INSTRUCTIONS FOR THE TASK — Set down exactly the lines below, from the one containing "Dressage Horse" through the final line, and include no others.

DATA PROVIDED —
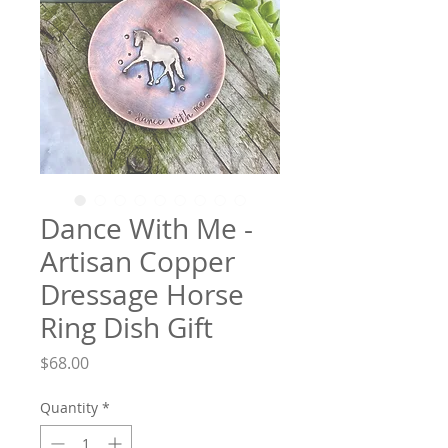
Dance With Me -
Artisan Copper
Dressage Horse
Ring Dish Gift
Price
$68.00
Quantity
*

EXERCISE RESULT —
Dressage Horse
Ring Dish Gift
Price
$68.00
Quantity
*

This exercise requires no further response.